→ HOW TO COMPLETE THIS TASK:
The listing below is to be given again in full and word for word, without its images.

------ SUPPLIED MATERIAL

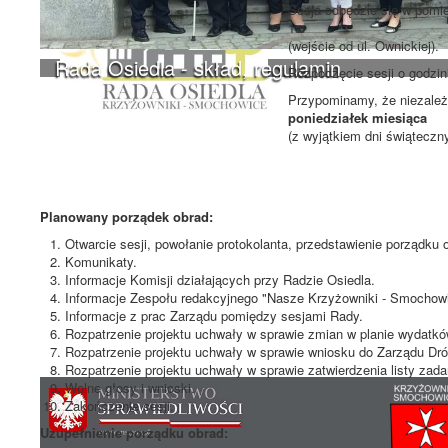
Sesja odbędzie się w pomie
1a
(wejście od ul. Ownickiej).
Rada Osiedla - skład, regulamin
Rozpoczęcie sesji o godzi
Przypominamy, że niezależn
poniedziałek miesiąca
(z wyjątkiem dni świąteczn
Planowany porządek obrad:
Otwarcie sesji, powołanie protokolanta, przedstawienie porządku 
Komunikaty.
Informacje Komisji działających przy Radzie Osiedla.
Informacje Zespołu redakcyjnego "Nasze Krzyżowniki - Smochowi
Informacje z prac Zarządu pomiędzy sesjami Rady.
Rozpatrzenie projektu uchwały w sprawie zmian w planie wydatków
Rozpatrzenie projektu uchwały w sprawie wniosku do Zarządu Dróg
Rozpatrzenie projektu uchwały w sprawie zatwierdzenia listy zad
Wolne głosy i wnioski.
Zakończenie sesji.
Uzupełnienie porządku obrad:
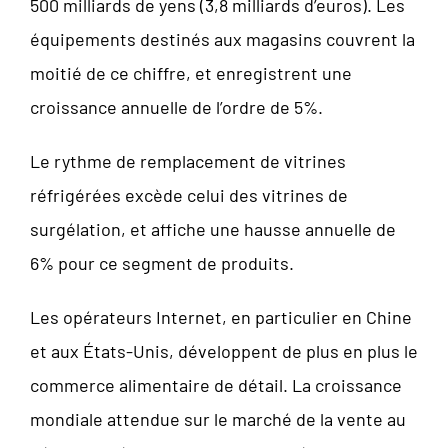
500 milliards de yens (3,8 milliards d’euros). Les
équipements destinés aux magasins couvrent la
moitié de ce chiffre, et enregistrent une
croissance annuelle de l’ordre de 5%.
Le rythme de remplacement de vitrines
réfrigérées excède celui des vitrines de
surgélation, et affiche une hausse annuelle de
6% pour ce segment de produits.
Les opérateurs Internet, en particulier en Chine
et aux États-Unis, développent de plus en plus le
commerce alimentaire de détail. La croissance
mondiale attendue sur le marché de la vente au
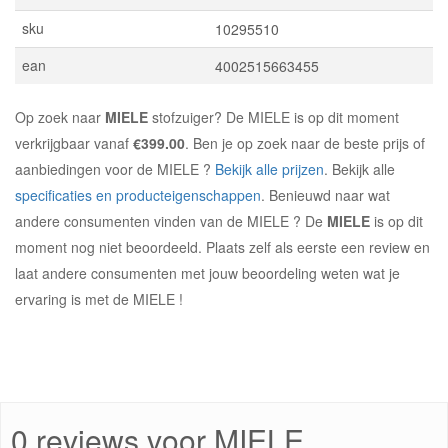
sku
10295510
ean
4002515663455
Op zoek naar
MIELE
stofzuiger? De MIELE is op dit moment
verkrijgbaar vanaf
€399.00
. Ben je op zoek naar de beste prijs of
aanbiedingen voor de MIELE ?
Bekijk alle prijzen
. Bekijk alle
specificaties en producteigenschappen
. Benieuwd naar wat
andere consumenten vinden van de MIELE ? De
MIELE
is op dit
moment nog niet beoordeeld. Plaats zelf als eerste een review en
laat andere consumenten met jouw beoordeling weten wat je
ervaring is met de MIELE !
0 reviews voor MIELE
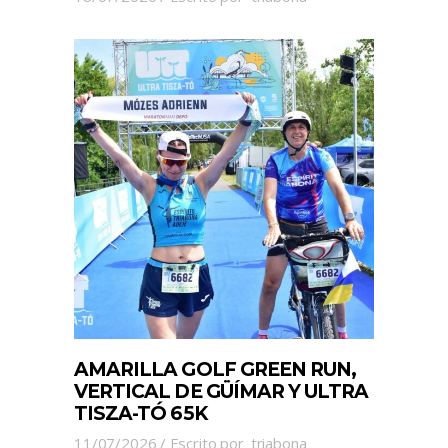
AMARILLA GOLF GREEN RUN,
VERTICAL DE GÜÍMAR Y ULTRA
TISZA-TÓ 65K
11/07/2026
Escrito por
triabona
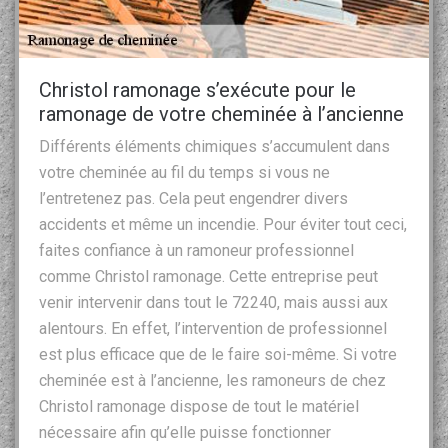
Christol ramonage s’exécute pour le
ramonage de votre cheminée à l’ancienne
Différents éléments chimiques s’accumulent dans
votre cheminée au fil du temps si vous ne
l’entretenez pas. Cela peut engendrer divers
accidents et même un incendie. Pour éviter tout ceci,
faites confiance à un ramoneur professionnel
comme Christol ramonage. Cette entreprise peut
venir intervenir dans tout le 72240, mais aussi aux
alentours. En effet, l’intervention de professionnel
est plus efficace que de le faire soi-même. Si votre
cheminée est à l’ancienne, les ramoneurs de chez
Christol ramonage dispose de tout le matériel
nécessaire afin qu’elle puisse fonctionner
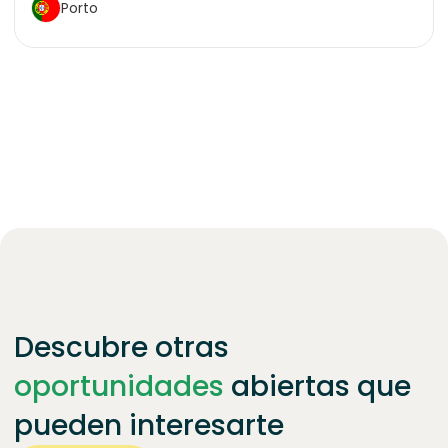
Porto
Descubre otras
oportunidades
abiertas que
pueden interesarte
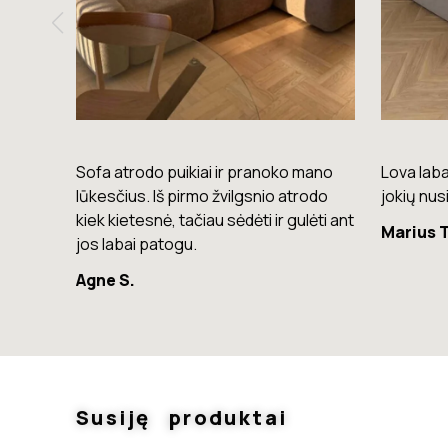
mano
Lova labai gera. Šiuo metu neturiu
Komoda e
rodo
jokių nusiskundimų.
lengvas, 
lėti ant
Marius T.
Giedrius
Susiję produktai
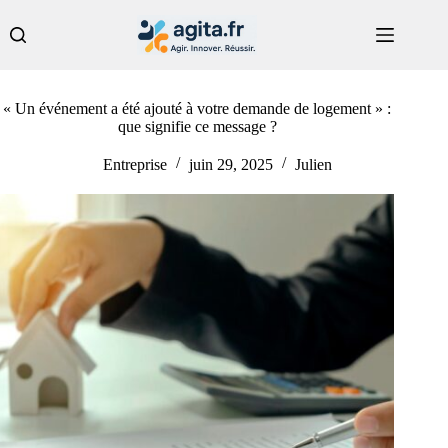
Passer
au
contenu
« Un événement a été ajouté à votre demande de logement » :
que signifie ce message ?
Entreprise
juin 29, 2025
Julien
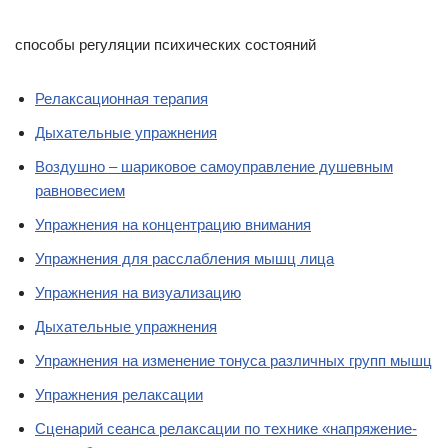
способы регуляции психических состояний
Релаксационная терапия
Дыхательные упражнения
Воздушно – шариковое самоуправление душевным
равновесием
Упражнения на концентрацию внимания
Упражнения для расслабления мышц лица
Упражнения на визуализацию
Дыхательные упражнения
Упражнения на изменение тонуса различных групп мышц
Упражнения релаксации
Сценарий сеанса релаксации по технике «напряжение-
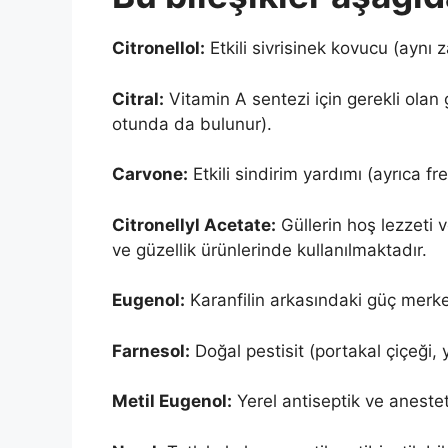
Citronellol:
Etkili sivrisinek kovucu (aynı 
Citral:
Vitamin A sentezi için gerekli olan
otunda da bulunur).
Carvone:
Etkili sindirim yardımı (ayrıca 
Citronellyl Acetate:
Güllerin hoş lezzeti 
ve güzellik ürünlerinde kullanılmaktadır.
Eugenol:
Karanfilin arkasındaki güç merke
Farnesol:
Doğal pestisit (portakal çiçeği,
Metil Eugenol:
Yerel antiseptik ve anestet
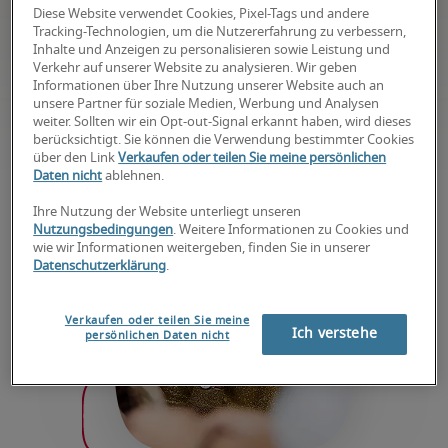
Erreichen Sie Ihre Geschäftsziele – von der
Diese Website verwendet Cookies, Pixel-Tags und andere
Tracking-Technologien, um die Nutzererfahrung zu verbessern,
Strategie über die Prozessoptimierung bis hin
Inhalte und Anzeigen zu personalisieren sowie Leistung und
zum operativen Bereich – mit der Unterstützung
Verkehr auf unserer Website zu analysieren. Wir geben
Informationen über Ihre Nutzung unserer Website auch an
skalierbarer Teams, die sich in jeder Phase eines
unsere Partner für soziale Medien, Werbung und Analysen
Projekts an Ihre Bedürfnisse anpassen können.
weiter. Sollten wir ein Opt-out-Signal erkannt haben, wird dieses
berücksichtigt. Sie können die Verwendung bestimmter Cookies
über den Link
Verkaufen oder teilen Sie meine persönlichen
Daten nicht
ablehnen.
Ihre Nutzung der Website unterliegt unseren
Nutzungsbedingungen
. Weitere Informationen zu Cookies und
wie wir Informationen weitergeben, finden Sie in unserer
Datenschutzerklärung
.
Verkaufen oder teilen Sie meine
Ich verstehe
persönlichen Daten nicht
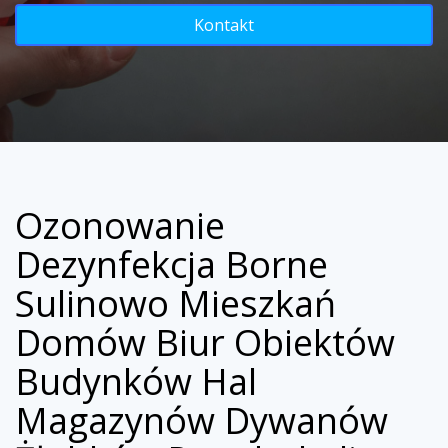
Kontakt
Ozonowanie
Dezynfekcja Borne
Sulinowo Mieszkań
Domów Biur Obiektów
Budynków Hal
Magazynów Dywanów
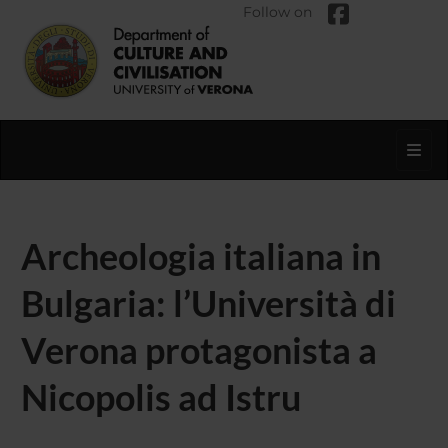
Follow on
Toggl
Archeologia italiana in
Bulgaria: l’Università di
Verona protagonista a
Nicopolis ad Istru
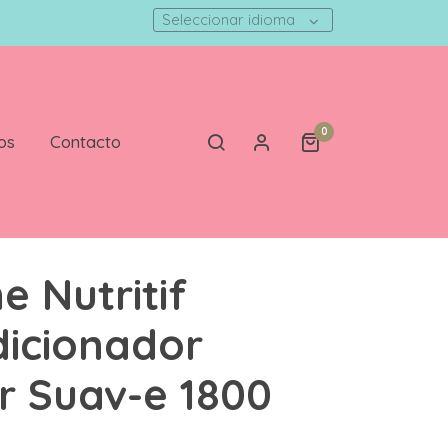
Seleccionar idioma
0
os
Contacto
e Nutritif
icionador
r Suav-e 1800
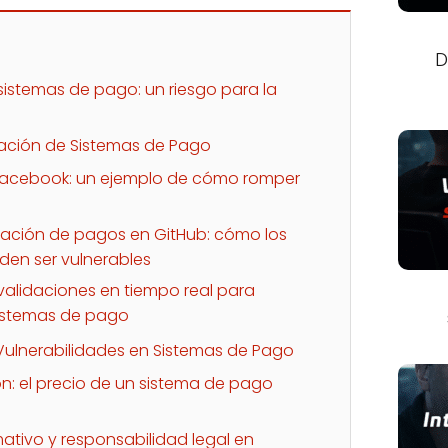
D
 sistemas de pago: un riesgo para la
tación de Sistemas de Pago
y Facebook: un ejemplo de cómo romper
dación de pagos en GitHub: cómo los
en ser vulnerables
validaciones en tiempo real para
sistemas de pago
Vulnerabilidades en Sistemas de Pago
n: el precio de un sistema de pago
tivo y responsabilidad legal en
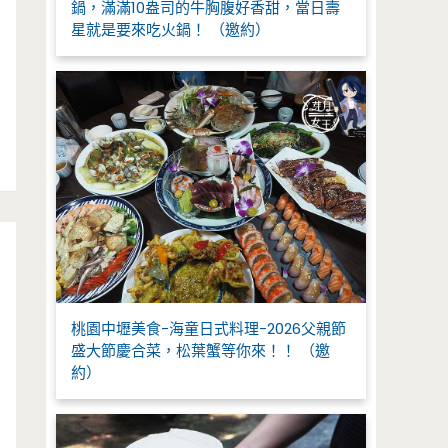
鍋，滿滿10盎司的牛胸腹好香甜，當日壽
星就是要來吃火鍋！ （邀約）
桃園中壢美食-海童日式料理-2026父親節
盛大節慶合菜，松葉蟹等你來！！ （邀
約）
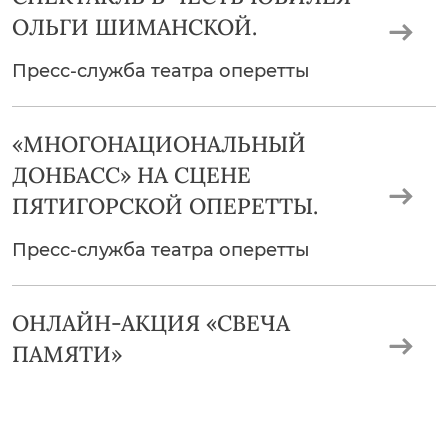
ОЛЬГИ ШИМАНСКОЙ.
Пресс-служба театра оперетты
«МНОГОНАЦИОНАЛЬНЫЙ
ДОНБАСС» НА СЦЕНЕ
ПЯТИГОРСКОЙ ОПЕРЕТТЫ.
Пресс-служба театра оперетты
ОНЛАЙН-АКЦИЯ «СВЕЧА
ПАМЯТИ»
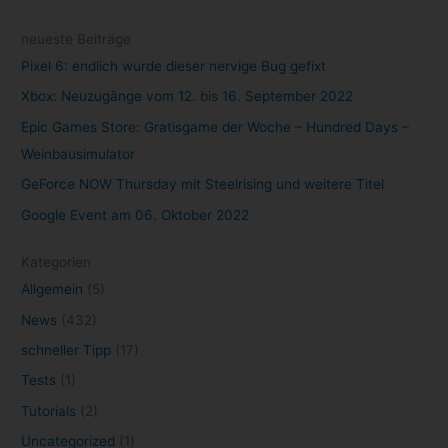
neueste Beiträge
Pixel 6: endlich wurde dieser nervige Bug gefixt
Xbox: Neuzugänge vom 12. bis 16. September 2022
Epic Games Store: Gratisgame der Woche – Hundred Days –
Weinbausimulator
GeForce NOW Thursday mit Steelrising und weitere Titel
Google Event am 06. Oktober 2022
Kategorien
Allgemein
(5)
News
(432)
schneller Tipp
(17)
Tests
(1)
Tutorials
(2)
Uncategorized
(1)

------------

→ EXERCISE RESULT:
Sesja odbędzie się w pomie
1a
(wejście od ul. Ownickiej).
Rada Osiedla - skład, regulamin
Rozpoczęcie sesji o godzi
Przypominamy, że niezależn
poniedziałek miesiąca
(z wyjątkiem dni świąteczn
Planowany porządek obrad:
Otwarcie sesji, powołanie protokolanta, przedstawienie porządku 
Komunikaty.
Informacje Komisji działających przy Radzie Osiedla.
Informacje Zespołu redakcyjnego "Nasze Krzyżowniki - Smochowi
Informacje z prac Zarządu pomiędzy sesjami Rady.
Rozpatrzenie projektu uchwały w sprawie zmian w planie wydatków
Rozpatrzenie projektu uchwały w sprawie wniosku do Zarządu Dróg
Rozpatrzenie projektu uchwały w sprawie zatwierdzenia listy zad
Wolne głosy i wnioski.
Zakończenie sesji.
Uzupełnienie porządku obrad:
500 milliards de yens (3,8 milliards d’euros). Les
équipements destinés aux magasins couvrent la
moitié de ce chiffre, et enregistrent une
croissance annuelle de l’ordre de 5%.
Le rythme de remplacement de vitrines
réfrigérées excède celui des vitrines de
surgélation, et affiche une hausse annuelle de
6% pour ce segment de produits.
Les opérateurs Internet, en particulier en Chine
et aux États-Unis, développent de plus en plus le
commerce alimentaire de détail. La croissance
mondiale attendue sur le marché de la vente au
sku
10295510
ean
4002515663455
Op zoek naar
MIELE
stofzuiger? De MIELE is op dit moment
verkrijgbaar vanaf
€399.00
. Ben je op zoek naar de beste prijs of
aanbiedingen voor de MIELE ?
Bekijk alle prijzen
. Bekijk alle
specificaties en producteigenschappen
. Benieuwd naar wat
andere consumenten vinden van de MIELE ? De
MIELE
is op dit
moment nog niet beoordeeld. Plaats zelf als eerste een review en
laat andere consumenten met jouw beoordeling weten wat je
ervaring is met de MIELE !
0 reviews voor MIELE
AMARILLA GOLF GREEN RUN,
VERTICAL DE GÜÍMAR Y ULTRA
TISZA-TÓ 65K
11/07/2026
Escrito por
triabona
Christol ramonage s’exécute pour le
ramonage de votre cheminée à l’ancienne
Différents éléments chimiques s’accumulent dans
votre cheminée au fil du temps si vous ne
l’entretenez pas. Cela peut engendrer divers
accidents et même un incendie. Pour éviter tout ceci,
faites confiance à un ramoneur professionnel
comme Christol ramonage. Cette entreprise peut
venir intervenir dans tout le 72240, mais aussi aux
alentours. En effet, l’intervention de professionnel
est plus efficace que de le faire soi-même. Si votre
cheminée est à l’ancienne, les ramoneurs de chez
Christol ramonage dispose de tout le matériel
nécessaire afin qu’elle puisse fonctionner
Porto
Descubre otras
oportunidades
abiertas que
pueden interesarte
mano
Lova labai gera. Šiuo metu neturiu
Komoda e
rodo
jokių nusiskundimų.
lengvas, 
lėti ant
Marius T.
Giedrius
Susiję produktai
Passer
au
contenu
« Un événement a été ajouté à votre demande de logement » :
que signifie ce message ?
Entreprise
juin 29, 2025
Julien
способы регуляции психических состояний
Релаксационная терапия
Дыхательные упражнения
Воздушно – шариковое самоуправление душевным
равновесием
Упражнения на концентрацию внимания
Упражнения для расслабления мышц лица
Упражнения на визуализацию
Дыхательные упражнения
Упражнения на изменение тонуса различных групп мышц
Упражнения релаксации
Сценарий сеанса релаксации по технике «напряжение-
Citronellol:
Etkili sivrisinek kovucu (aynı 
Citral:
Vitamin A sentezi için gerekli olan
otunda da bulunur).
Carvone:
Etkili sindirim yardımı (ayrıca 
Citronellyl Acetate:
Güllerin hoş lezzeti 
ve güzellik ürünlerinde kullanılmaktadır.
Eugenol:
Karanfilin arkasındaki güç merke
Farnesol:
Doğal pestisit (portakal çiçeği,
Metil Eugenol:
Yerel antiseptik ve anestet
Erreichen Sie Ihre Geschäftsziele – von der
Diese Website verwendet Cookies, Pixel-Tags und andere
Tracking-Technologien, um die Nutzererfahrung zu verbessern,
Strategie über die Prozessoptimierung bis hin
Inhalte und Anzeigen zu personalisieren sowie Leistung und
zum operativen Bereich – mit der Unterstützung
Verkehr auf unserer Website zu analysieren. Wir geben
Informationen über Ihre Nutzung unserer Website auch an
skalierbarer Teams, die sich in jeder Phase eines
unsere Partner für soziale Medien, Werbung und Analysen
Projekts an Ihre Bedürfnisse anpassen können.
weiter. Sollten wir ein Opt-out-Signal erkannt haben, wird dieses
berücksichtigt. Sie können die Verwendung bestimmter Cookies
über den Link
Verkaufen oder teilen Sie meine persönlichen
Daten nicht
ablehnen.
Ihre Nutzung der Website unterliegt unseren
Nutzungsbedingungen
. Weitere Informationen zu Cookies und
wie wir Informationen weitergeben, finden Sie in unserer
Datenschutzerklärung
.
Verkaufen oder teilen Sie meine
Ich verstehe
persönlichen Daten nicht
Kontakt
Ozonowanie
Dezynfekcja Borne
Sulinowo Mieszkań
Domów Biur Obiektów
Budynków Hal
Magazynów Dywanów
Follow on
Toggl
Archeologia italiana in
Bulgaria: l’Università di
Verona protagonista a
Nicopolis ad Istru
Seleccionar idioma
0
os
Contacto
e Nutritif
icionador
r Suav-e 1800
D
 sistemas de pago: un riesgo para la
tación de Sistemas de Pago
y Facebook: un ejemplo de cómo romper
dación de pagos en GitHub: cómo los
en ser vulnerables
validaciones en tiempo real para
sistemas de pago
Vulnerabilidades en Sistemas de Pago
n: el precio de un sistema de pago
tivo y responsabilidad legal en
鍋，滿滿10盎司的牛胸腹好香甜，當日壽
星就是要來吃火鍋！ （邀約）
桃園中壢美食-海童日式料理-2026父親節
盛大節慶合菜，松葉蟹等你來！！ （邀
約）
ОЛЬГИ ШИМАНСКОЙ.
Пресс-служба театра оперетты
«МНОГОНАЦИОНАЛЬНЫЙ
ДОНБАСС» НА СЦЕНЕ
ПЯТИГОРСКОЙ ОПЕРЕТТЫ.
Пресс-служба театра оперетты
ОНЛАЙН-АКЦИЯ «СВЕЧА
ПАМЯТИ»
neueste Beiträge
Pixel 6: endlich wurde dieser nervige Bug gefixt
Xbox: Neuzugänge vom 12. bis 16. September 2022
Epic Games Store: Gratisgame der Woche – Hundred Days –
Weinbausimulator
GeForce NOW Thursday mit Steelrising und weitere Titel
Google Event am 06. Oktober 2022
Kategorien
Allgemein
(5)
News
(432)
schneller Tipp
(17)
Tests
(1)
Tutorials
(2)
Uncategorized
(1)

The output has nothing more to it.